Aim of the task
Scan the entries that follow for the word "step", then report every line in which it appears.

(Dataset entries)
⟨
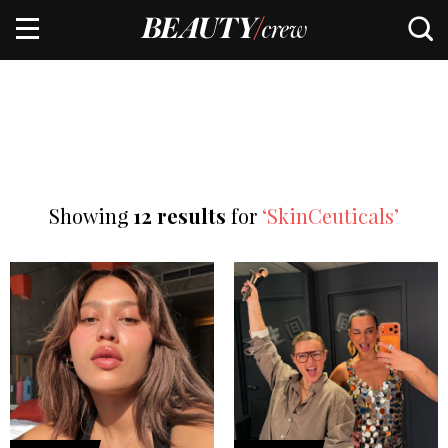
Showing
12 results
for
‘SkinCeuticals’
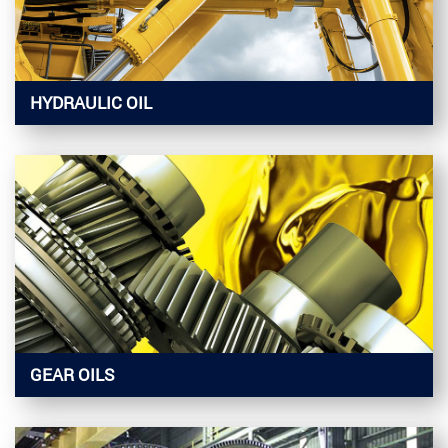
HYDRAULIC OIL
GEAR OILS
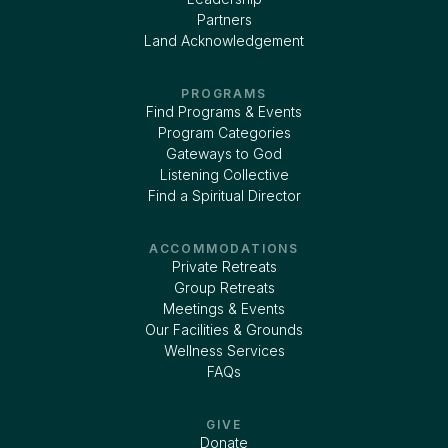
Partners
Land Acknowledgement
PROGRAMS
Find Programs & Events
Program Categories
Gateways to God
Listening Collective
Find a Spiritual Director
ACCOMMODATIONS
Private Retreats
Group Retreats
Meetings & Events
Our Facilities & Grounds
Wellness Services
FAQs
GIVE
Donate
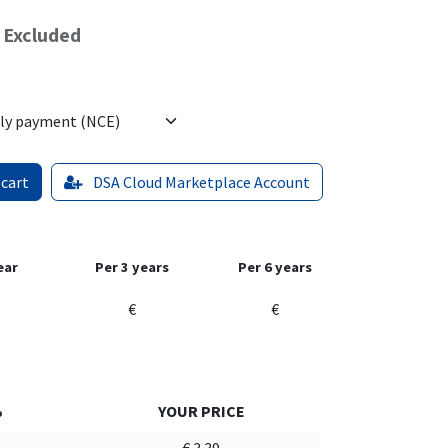
 Excluded
 cart
DSA Cloud Marketplace Account
ear
Per 3 years
Per 6 years
€
€
%
YOUR PRICE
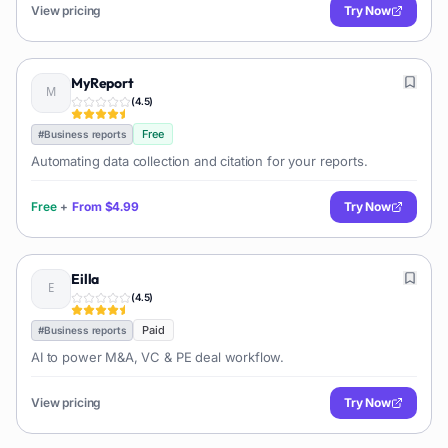
View pricing
Try Now
MyReport
(
4.5
)
Free
#
Business reports
Automating data collection and citation for your reports.
Free
+
From
$4.99
Try Now
Eilla
(
4.5
)
Paid
#
Business reports
AI to power M&A, VC & PE deal workflow.
View pricing
Try Now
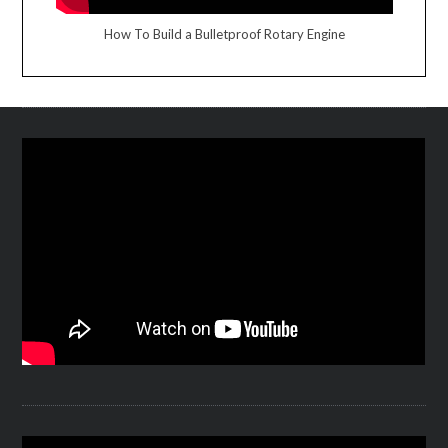
How To Build a Bulletproof Rotary Engine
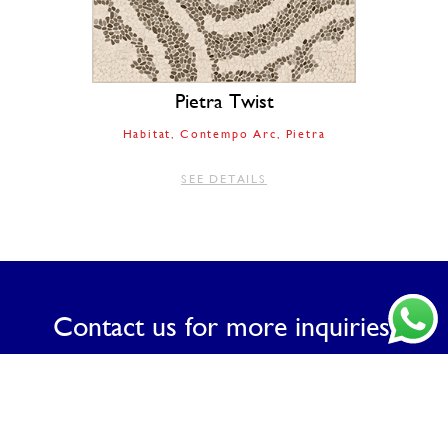
Pietra Twist
Habitat
Contempo Arc
Pietra
SEE DETAILS
Contact us for more inquiries.
CONTACT US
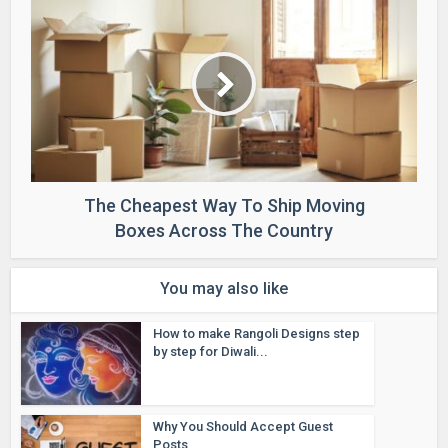
The Cheapest Way To Ship Moving
Boxes Across The Country
You may also like
How to make Rangoli Designs step
by step for Diwali...
Why You Should Accept Guest
Posts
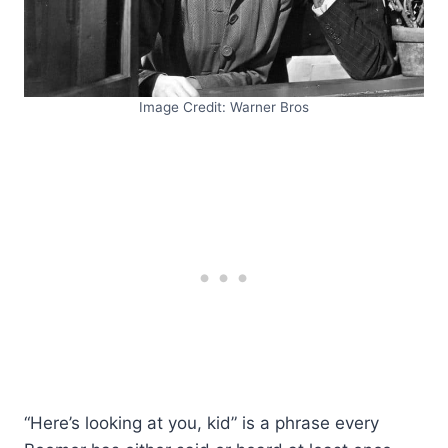
Image Credit: Warner Bros
“Here’s looking at you, kid” is a phrase every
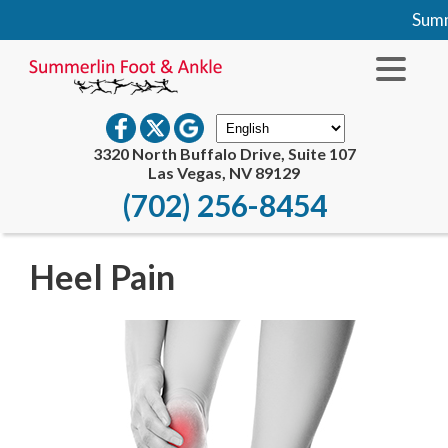
Summe
3320 North Buffalo Drive, Suite 107
Las Vegas, NV 89129
(702) 256-8454
Heel Pain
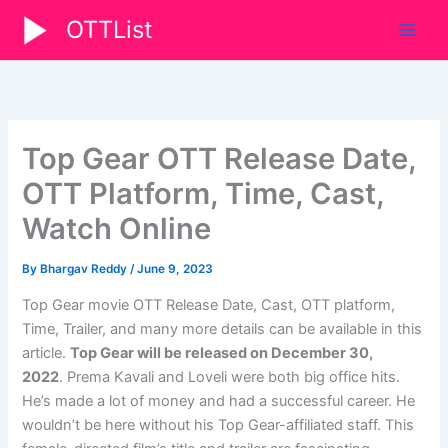
Skip
OTTList
to
content
Top Gear OTT Release Date,
OTT Platform, Time, Cast,
Watch Online
By
Bhargav Reddy
/
June 9, 2023
Top Gear movie OTT Release Date, Cast, OTT platform,
Time, Trailer, and many more details can be available in this
article.
Top Gear will be released on December 30,
2022
.
Prema Kavali and Loveli were both big office hits.
He’s made a lot of money and had a successful career. He
wouldn’t be here without his Top Gear-affiliated staff. This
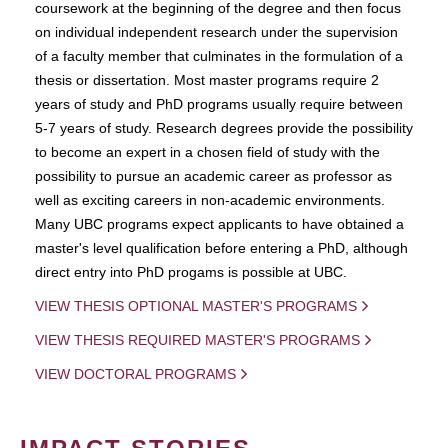
coursework at the beginning of the degree and then focus
on individual independent research under the supervision
of a faculty member that culminates in the formulation of a
thesis or dissertation. Most master programs require 2
years of study and PhD programs usually require between
5-7 years of study. Research degrees provide the possibility
to become an expert in a chosen field of study with the
possibility to pursue an academic career as professor as
well as exciting careers in non-academic environments.
Many UBC programs expect applicants to have obtained a
master's level qualification before entering a PhD, although
direct entry into PhD progams is possible at UBC.
VIEW THESIS OPTIONAL MASTER'S PROGRAMS
VIEW THESIS REQUIRED MASTER'S PROGRAMS
VIEW DOCTORAL PROGRAMS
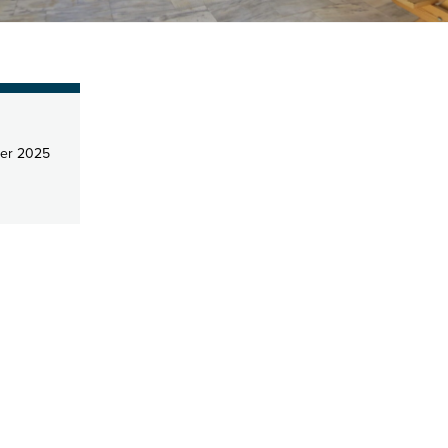
er 2025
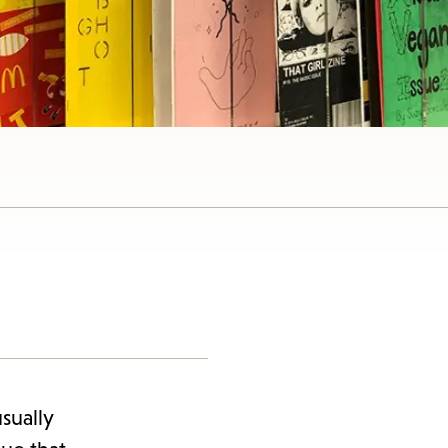
sually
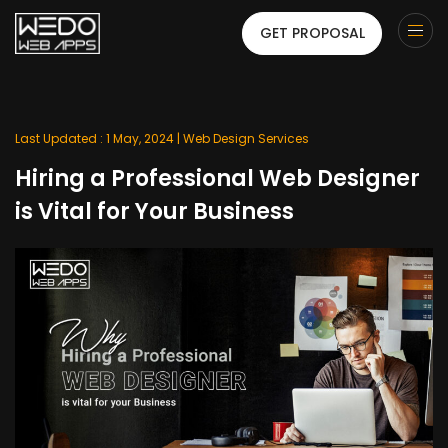
GET PROPOSAL
Last Updated : 1 May, 2024 |
Web Design Services
Hiring a Professional Web Designer
is Vital for Your Business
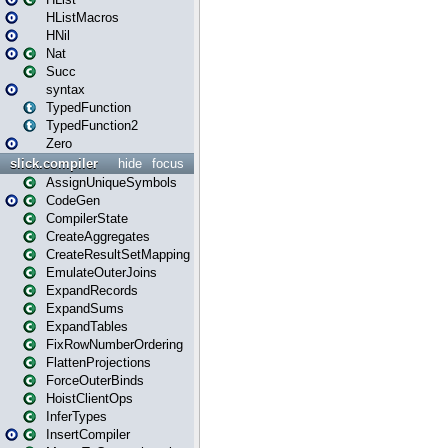
HListMacros
HNil
Nat
Succ
syntax
TypedFunction
TypedFunction2
Zero
slick.compiler
hide
focus
AssignUniqueSymbols
CodeGen
CompilerState
CreateAggregates
CreateResultSetMapping
EmulateOuterJoins
ExpandRecords
ExpandSums
ExpandTables
FixRowNumberOrdering
FlattenProjections
ForceOuterBinds
HoistClientOps
InferTypes
InsertCompiler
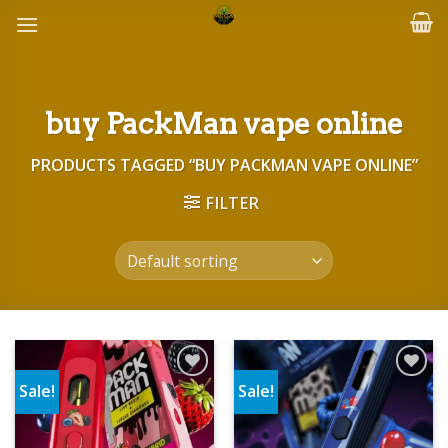
Skip
to
content
buy PackMan vape online
PRODUCTS TAGGED “BUY PACKMAN VAPE ONLINE”
FILTER
Sale!
Sale!
Add to wishlist
Add to wishlist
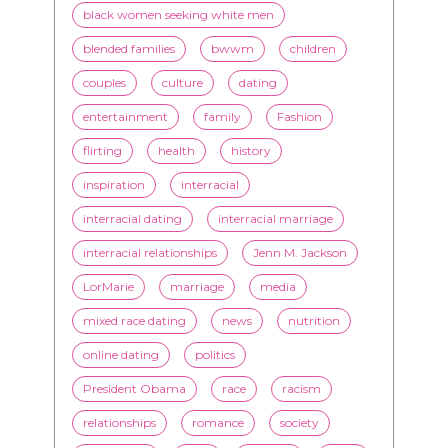
black women seeking white men
blended families
bwwm
children
couples
culture
dating
entertainment
family
Fashion
flirting
health
history
inspiration
interracial
interracial dating
interracial marriage
interracial relationships
Jenn M. Jackson
LorMarie
marriage
media
mixed race dating
news
nutrition
online dating
politics
President Obama
race
racism
relationships
romance
society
⟩
Task result
How to make Rangoli Designs step
by step for Diwali...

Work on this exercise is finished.